[[ Given information open ]]
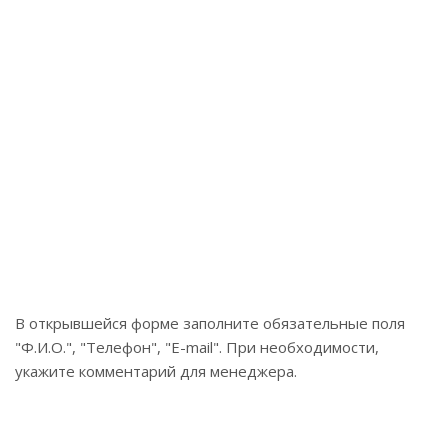
В открывшейся форме заполните обязательные поля
"Ф.И.О.", "Телефон", "E-mail". При необходимости,
укажите комментарий для менеджера.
[[ Given information closed ]]
Return the whole listing word for word. Pictures stay out of it.

В открывшейся форме заполните обязательные поля
"Ф.И.О.", "Телефон", "E-mail". При необходимости,
укажите комментарий для менеджера.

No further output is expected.